Il la regarda sans comprendre ce qu’elle voulait dire. Elle se leva d’un bond et commença à faire les cents pas, en murmurant toujours la même phrase
-La vision puis les pouvoirs… La vision puis les pouvoirs…
Et plus elle ruminait, plus elle souriait, comme si chaque mot lui faisait comprendre quelque chose de nouveau. Elle finit par s’arrêter, s’approcha de lui.
-Les visions et les pouvoirs. C’est lié. Je pense… Je pense que les souvenirs sont ma forme de maäjy. Les visions doivent me permettre en quelque sorte de me « recharger ».
Même les oiseaux s’arrêtèrent de chanter. On aurait dit que le monde s’était tu.
Choqué. En cet instant, c’est ce qui décrivait le mieux Nash. Mais la joie pris vite le dessus sur la stupeur.
Il la prit par la taille et la fit tournoyer dans les airs en riant. Les deux amis souriaient jusqu’aux oreilles, les yeux pétillants. Quand il la reposa, elle passa la main dans les cheveux du jeune homme. Ce dernier, gêné, s’écarta brusquement de la jeune fille. Keïrah, embarrassée, baissa la tête, le rouge aux joues.

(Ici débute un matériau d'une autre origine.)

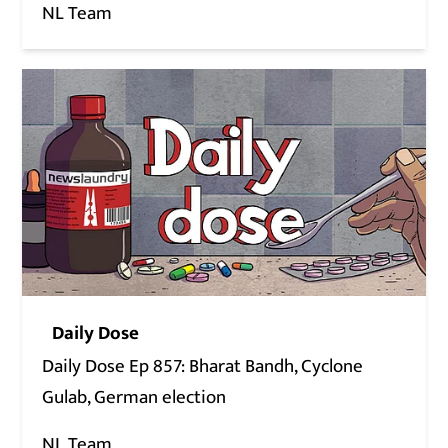
NL Team
Daily Dose
Daily Dose Ep 857: Bharat Bandh, Cyclone
Gulab, German election
NL Team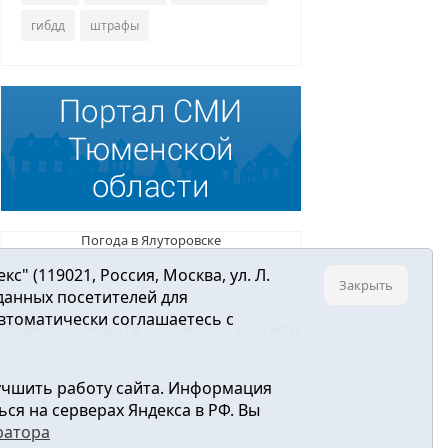
гибдд
штрафы
Погода в Ялуторовске
 (119021, Россия, Москва, ул. Л.
Закрыть
 данных посетителей для
втоматически соглашаетесь с
Главная
Новости
О нас
Контакты
учшить работу сайта. Информация
ре связи, информационных технологий и
ся на серверах Яндекса в РФ. Вы
ратора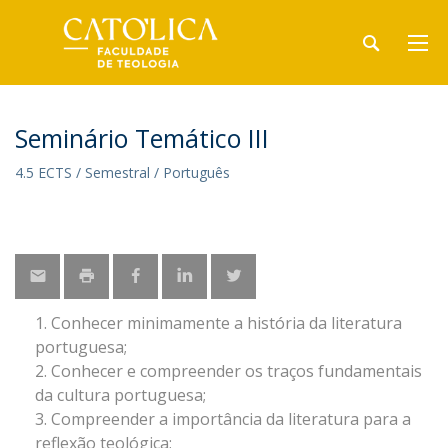
Seminário Temático III
4.5 ECTS / Semestral / Português
Conhecer minimamente a história da literatura
portuguesa;
Conhecer e compreender os traços fundamentais
da cultura portuguesa;
Compreender a importância da literatura para a
reflexão teológica;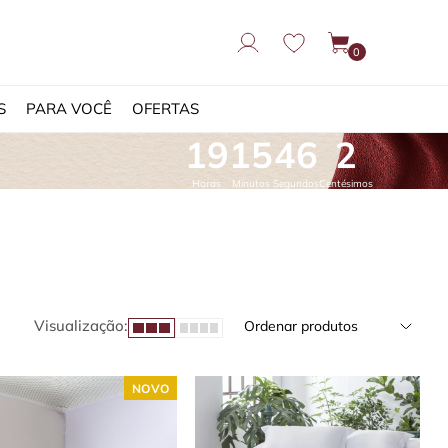
0
S
PARA VOCÊ
OFERTAS
19
15
44
95
Horas
Minutos
Segundos
Centésimos
Visualização:
Ordenar produtos
NOVO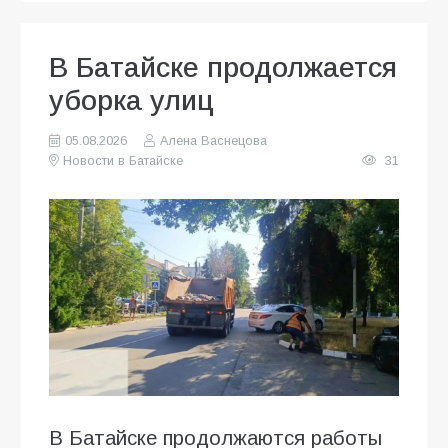
В Батайске продолжается
уборка улиц
05.08.2026
Алена Васнецова
Новости в Батайске
31
В Батайске продолжаются работы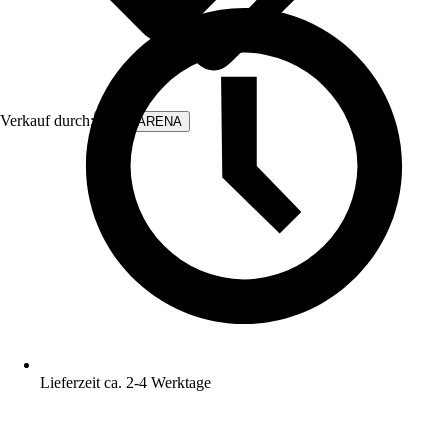
Verkauf durch:
WALLARENA
Lieferzeit ca. 2-4 Werktage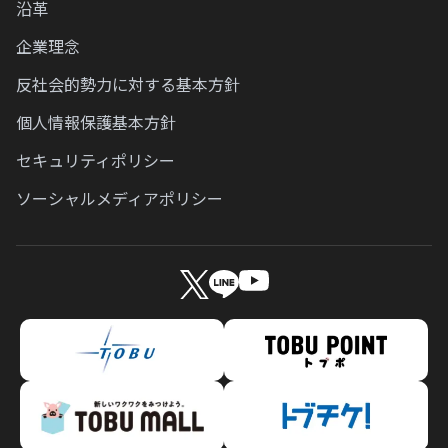
沿革
企業理念
反社会的勢力に対する基本方針
個人情報保護基本方針
セキュリティポリシー
ソーシャルメディアポリシー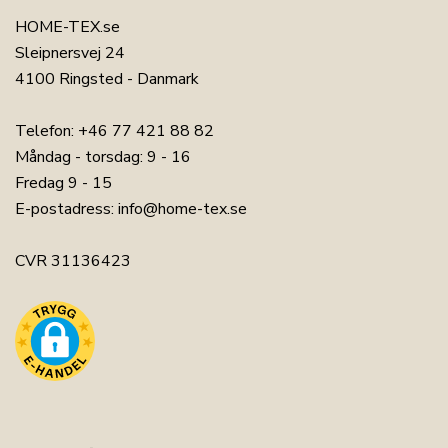
HOME-TEX.se
Sleipnersvej 24
4100 Ringsted - Danmark
Telefon:
+46 77 421 88 82
Måndag - torsdag: 9 - 16
Fredag 9 - 15
E-postadress:
info@home-tex.se
CVR 31136423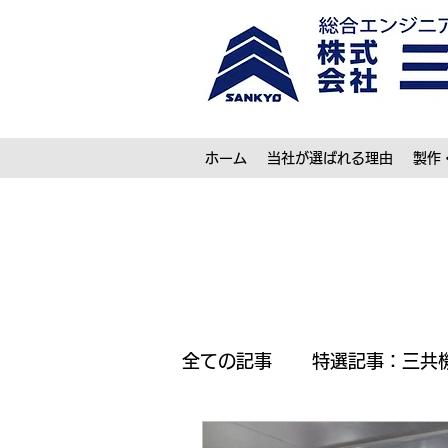
ホーム
当社が選ばれる理由
製作
全ての記事
特選記事：三共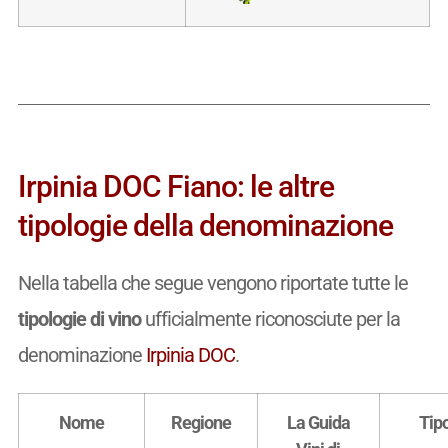
Irpinia DOC Fiano: le altre
tipologie della denominazione
Nella tabella che segue vengono riportate tutte le
tipologie di vino
ufficialmente riconosciute per la
denominazione
Irpinia DOC
.
Nome
Regione
La Guida
Tip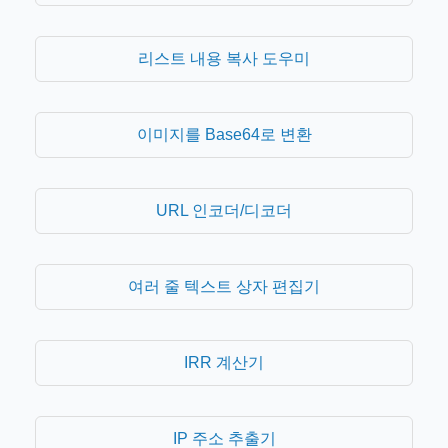
리스트 내용 복사 도우미
이미지를 Base64로 변환
URL 인코더/디코더
여러 줄 텍스트 상자 편집기
IRR 계산기
IP 주소 추출기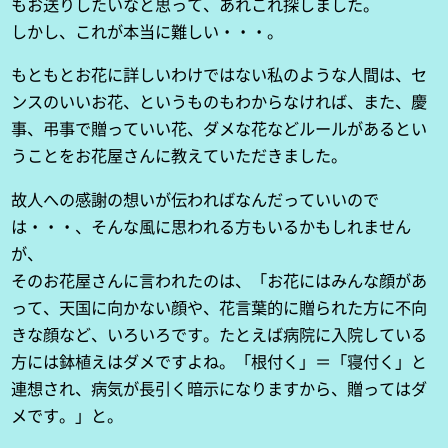
もお送りしたいなと思って、あれこれ探しました。
しかし、これが本当に難しい・・・。
もともとお花に詳しいわけではない私のような人間は、セ
ンスのいいお花、というものもわからなければ、また、慶
事、弔事で贈っていい花、ダメな花などルールがあるとい
うことをお花屋さんに教えていただきました。
故人への感謝の想いが伝わればなんだっていいので
は・・・、そんな風に思われる方もいるかもしれません
が、
そのお花屋さんに言われたのは、「お花にはみんな顔があ
って、天国に向かない顔や、花言葉的に贈られた方に不向
きな顔など、いろいろです。たとえば病院に入院している
方には鉢植えはダメですよね。「根付く」＝「寝付く」と
連想され、病気が長引く暗示になりますから、贈ってはダ
メです。」と。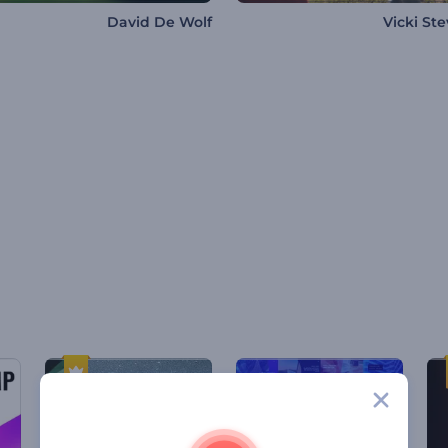
David De Wolf
Vicki St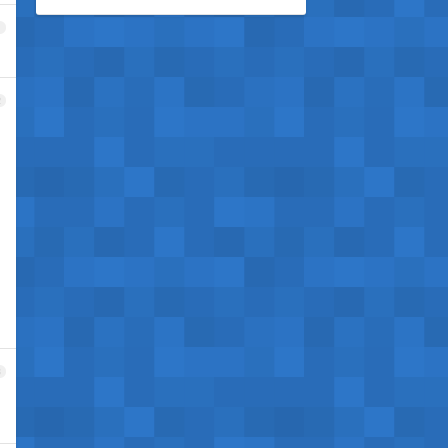
1
2
3
，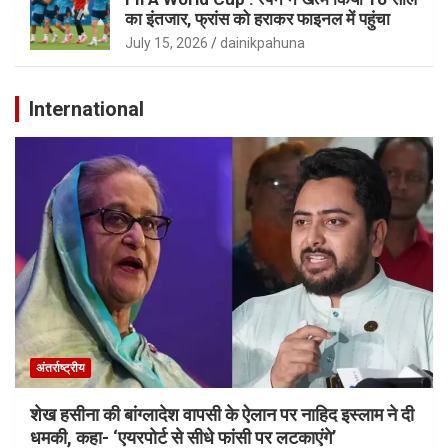
का इंतजार, फ्रांस को हराकर फाइनल में पहुंचा
July 15, 2026
dainikpahuna
International
अंतर्राष्ट्रीय
शेख हसीना की बांग्लादेश वापसी के ऐलान पर नाहिद इस्लाम ने दी
धमकी, कहा- ‘एयरपोर्ट से सीधे फांसी पर लटकाएंगे’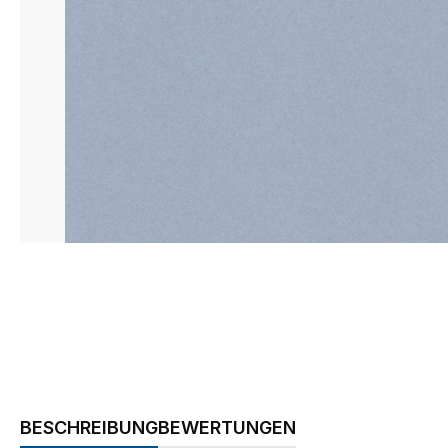
BESCHREIBUNG
BEWERTUNGEN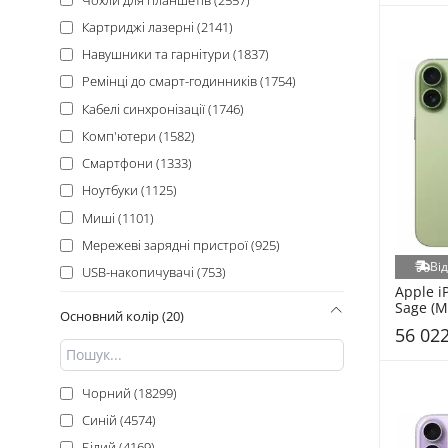
Ummi (402)
Картриджі лазерні (2141)
Cablexpert (376)
Навушники та гарнітури (1837)
Borofone (375)
Ремінці до смарт-годинників (1754)
Kingston (368)
Кабелі синхронізації (1746)
Xiaomi (365)
Комп'ютери (1582)
GameMax (352)
Смартфони (1333)
Cosmic (327)
Ноутбуки (1125)
JBL (318)
Миші (1101)
Canyon (309)
Мережеві зарядні пристрої (925)
Gembird (307)
Ві
USB-накопичувачі (753)
ColorWay (306)
Apple i
Оперативна пам'ять (720)
Sage (M
Lenovo (292)
Основний колір (20)
Корпуси (681)
56 022
Defender (284)
Системи охолодження (579)
Xerox (279)
Павербанки (529)
Чорний (18299)
Logitech (278)
Клавіатури (472)
Синій (4574)
SKLO (276)
SSD накопичувачі (448)
Білий (4169)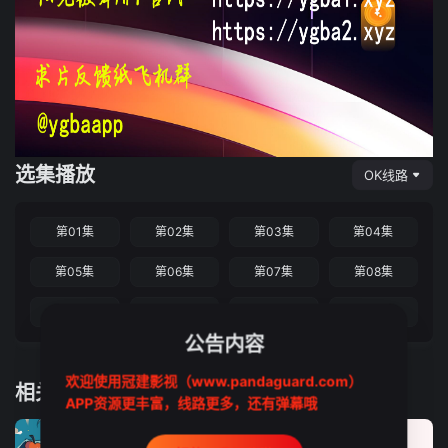
选集播放
OK线路
第01集
第02集
第03集
第04集
第05集
第06集
第07集
第08集
第09集
第10集
第11集
第12集
公告内容
欢迎使用冠建影视（www.pandaguard.com）
相关推荐
APP资源更丰富，线路更多，还有弹幕哦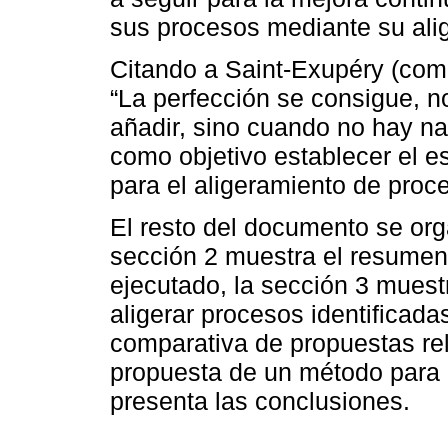
sus procesos mediante su ali
Citando a Saint-Exupéry (com
“La perfección se consigue, 
añadir, sino cuando no hay nad
como objetivo establecer el es
para el aligeramiento de proc
El resto del documento se org
sección 2 muestra el resumen 
ejecutado, la sección 3 muestr
aligerar procesos identificada
comparativa de propuestas rel
propuesta de un método para a
presenta las conclusiones.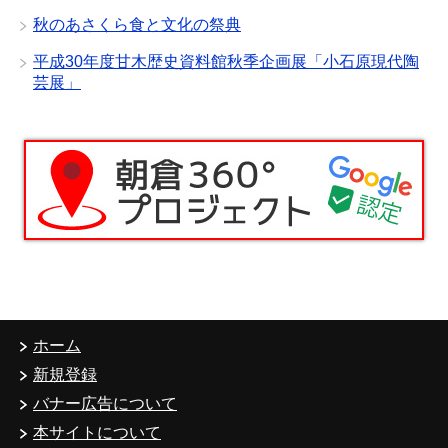
秋のあさくら食と文化の祭典
平成30年度甘木歴史資料館秋季企画展「小石原現代陶
芸展」
ホーム
新規登録
バナー広告について
本サイトについて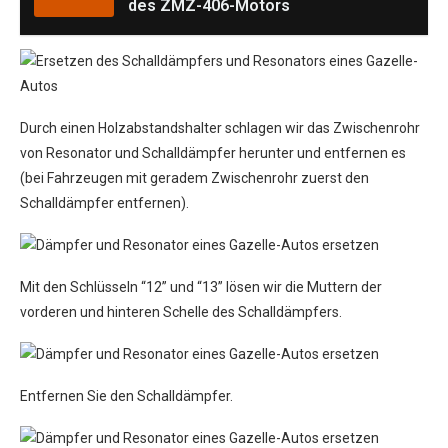
des ZMZ-406-Motors
Durch einen Holzabstandshalter schlagen wir das Zwischenrohr
von Resonator und Schalldämpfer herunter und entfernen es
(bei Fahrzeugen mit geradem Zwischenrohr zuerst den
Schalldämpfer entfernen).
Mit den Schlüsseln “12” und “13” lösen wir die Muttern der
vorderen und hinteren Schelle des Schalldämpfers.
Entfernen Sie den Schalldämpfer.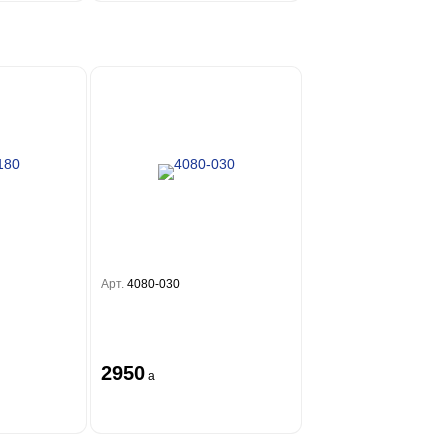
Арт.
4080-030
2950
a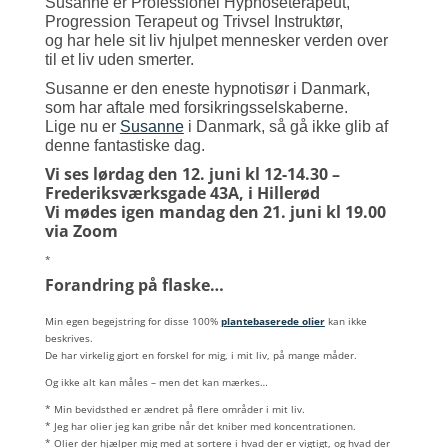
Susanne er Professionel Hypnoseterapeut,
Progression Terapeut og Trivsel
Instruktør,
og har hele sit liv hjulpet mennesker verden over
til et liv uden
smerter.
Susanne er den eneste hypnotisør i Danmark,
som har aftale med
forsikringsselskaberne.
Lige nu er
Susanne
i Danmark, så gå ikke glib af
denne fantastiske dag.
Vi ses lørdag den 12. juni kl 12-14.30 –
Frederiksværksgade 43A, i Hillerød
Vi mødes igen mandag den 21. juni kl 19.00
via Zoom
*
Forandring på flaske…
Min egen begejstring for disse 100%
plantebaserede olier
kan ikke
beskrives.
De har virkelig gjort en forskel for mig, i mit liv, på mange måder.
Og ikke alt kan måles – men det kan mærkes…
* Min bevidsthed er ændret på flere områder i mit liv.
* Jeg har olier jeg kan gribe når det kniber med koncentrationen.
* Olier der hjælper mig med at sortere i hvad der er vigtigt, og hvad
der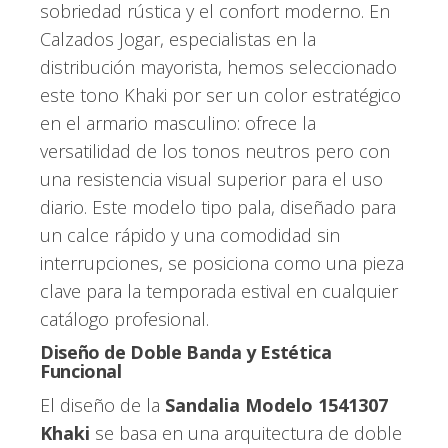
sobriedad rústica y el confort moderno. En
Calzados Jogar, especialistas en la
distribución mayorista, hemos seleccionado
este tono Khaki por ser un color estratégico
en el armario masculino: ofrece la
versatilidad de los tonos neutros pero con
una resistencia visual superior para el uso
diario. Este modelo tipo pala, diseñado para
un calce rápido y una comodidad sin
interrupciones, se posiciona como una pieza
clave para la temporada estival en cualquier
catálogo profesional.
Diseño de Doble Banda y Estética
Funcional
El diseño de la
Sandalia Modelo 1541307
Khaki
se basa en una arquitectura de doble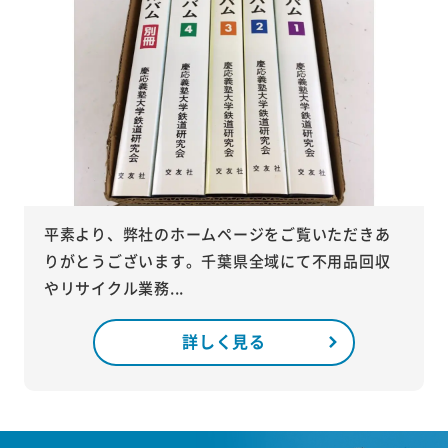
平素より、弊社のホームページをご覧いただきあ
りがとうございます。千葉県全域にて不用品回収
やリサイクル業務...
詳しく見る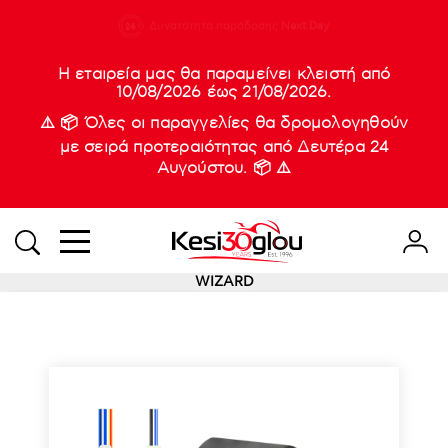
210 88 21
Δυνατότητα παράδοσης
Νέες
Next Day
933
Η εταιρεία μας θα παραμείνει κλειστή από
10/08/2026 έως 21/08/2026.
⚠️ 📦 Όλες οι παραγγελίες θα δρομολογηθούν
με σειρά προτεραιότητας από Δευτέρα 24
Αυγούστου. 📦 ⚠️
WIZARD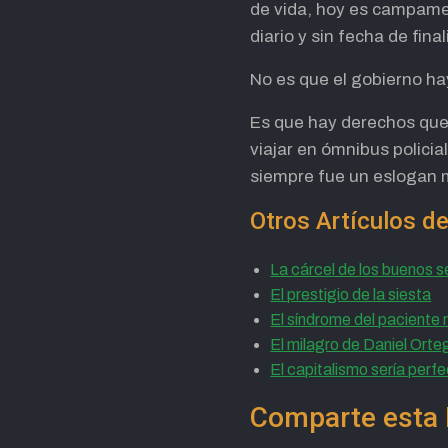
de vida, hoy es campament
diario y sin fecha de fina
No es que el gobierno h
Es que hay derechos que
viajar en ómnibus polici
siempre fue un eslogan 
Otros Artículos de
La cárcel de los buenos 
El prestigio de la siesta
El síndrome del paciente
El milagro de Daniel Orte
El capitalismo sería perfe
Comparte esta 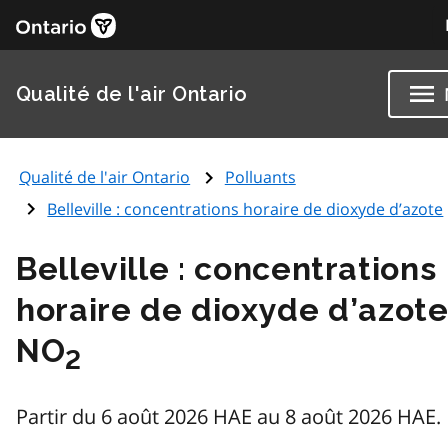
Qualité de l'air Ontario
Qualité de l'air Ontario
Polluants
Belleville : concentrations horaire de dioxyde d’azote
Belleville : concentrations
horaire de dioxyde d’azot
NO
2
Partir du 6 août 2026 HAE au 8 août 2026 HAE.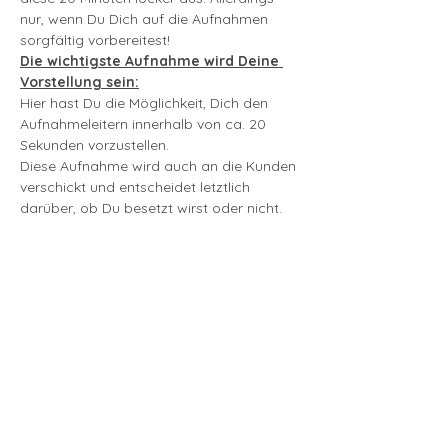
nur, wenn Du Dich auf die Aufnahmen 
sorgfältig vorbereitest!
Die wichtigste Aufnahme wird Deine 
Vorstellung sein:
Hier hast Du die Möglichkeit, Dich den 
Aufnahmeleitern innerhalb von ca. 20 
Sekunden vorzustellen.
Diese Aufnahme wird auch an die Kunden 
verschickt und entscheidet letztlich 
darüber, ob Du besetzt wirst oder nicht.
mehr lesen >
Tickets
Ausverkauft
Tickettyp
Aufnahme von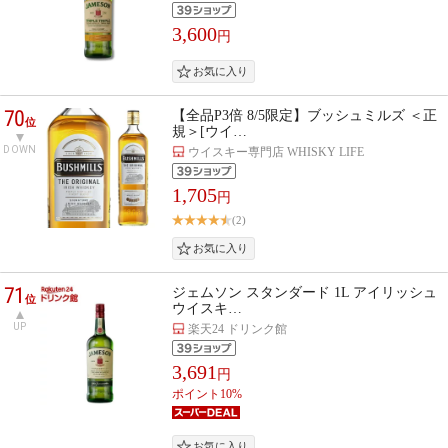
3,600
円
70
【全品P3倍 8/5限定】ブッシュミルズ ＜正
位
規＞[ウイ…
DOWN
ウイスキー専門店 WHISKY LIFE
1,705
円
(2)
71
ジェムソン スタンダード 1L アイリッシュ
位
ウイスキ…
UP
楽天24 ドリンク館
3,691
円
ポイント10%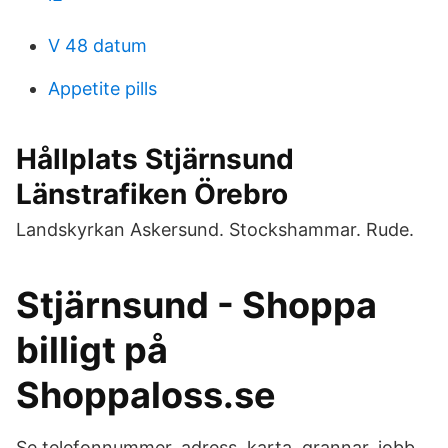
V 48 datum
Appetite pills
Hållplats Stjärnsund
Länstrafiken Örebro
Landskyrkan Askersund. Stockshammar. Rude.
Stjärnsund - Shoppa
billigt på
Shoppaloss.se
Se telefonnummer, adress, karta, grannar, jobb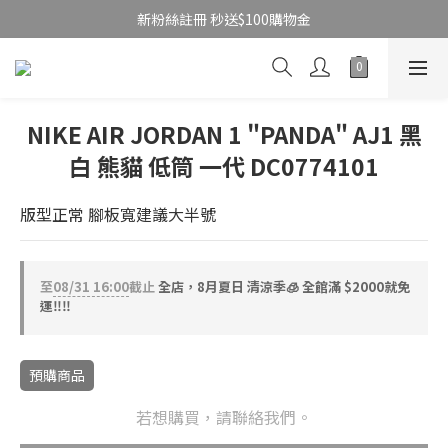
新粉絲註冊 秒送$100購物金
NIKE AIR JORDAN 1 "PANDA" AJ1 黑
白 熊貓 低筒 一代 DC0774101
版型正常 腳板寬建議大半號
至
08/31 16:00
截止
全店，8月夏日 清涼季🧊 全館滿 $2000就免
運‼️‼️
預購商品
若想購買，請聯絡我們。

-Bon… On… On réessaye ? demanda-t-elle penaude.
Sans un mot, Nash s’écarta et alla s’asseoir sur une souche d’arbre. Les poings serrés à s’en faire blanchir les jointures, il s’en voulait. Pourquoi l’avait-il rejetée comme ça ? Quel idiot !
-Non, ne t’éloigne-pas, dit-elle. Met-toi devant moi. S’il te plaît.
Il obéit et se plaça en face d’elle à bonne distance.
Keïrah se concentra. Maintenant qu’elle avait compris, tout lui semblait plus clair, plus net, plus différent. Elle voyait des filaments de brume dorée qui s’échappaient de chaque être vivant autour d’elle. Elle se concentra sur ceux de Nash. Elle percevait un murmure différent pour chacun d’eux. Comme si chaque souvenir avait sa mélodie, sa chanson. Comme Sahïrkta à la cérémonie, pensa-t-elle. Métrisait-elle les mêmes pouvoirs ? Se concentrant énormément, elle attira un des filaments à elle. Il tourna dans sa main, avant d’y rentrer. Elle le perçu dans le plus profond de son âme, il vint chatouiller ses secrets les plus enfouis.Ça n’en était pas pour autant désagréable. On aurait dit une caresse. Elle vit le souvenir.
C’était Nash, qui ne devait alors pas avoir plus de cinq ans, jouer dans un jardin avec un petit chien qui – on le voyait sur son collier – se nommait Archie. Le rire cristallin de l’enfant rempli les oreilles de Keïrah, et lui fit monter les larmes aux yeux. Depuis combien de temps avait-il rit comme cela ? Mais pas le temps de s’attendrir. La jeune fille tendit les mains devant elle, et par la force de son esprit, contracta le souvenir en une sphère dorée, qui frôla l’oreille gauche de Nash et alla s’écraser contre l’arbre le plus proche en faisant s’envoler les oiseaux qui y nichaient. Keïrah, hébétée, regarda ses doigts, ses mains, et se précipita vers Nash pour voir si il allait bien. Il était dans le même état qu’elle.
-Qu.Est.Ce.Que.C’é.Tait.Que.Ca.Keïrah, dit-il en hachant chaque syllabe.
-Ça Nash, c’est ce qu’on va utiliser pour sauver ma mère et reprendre mon royaume des mains de ton père.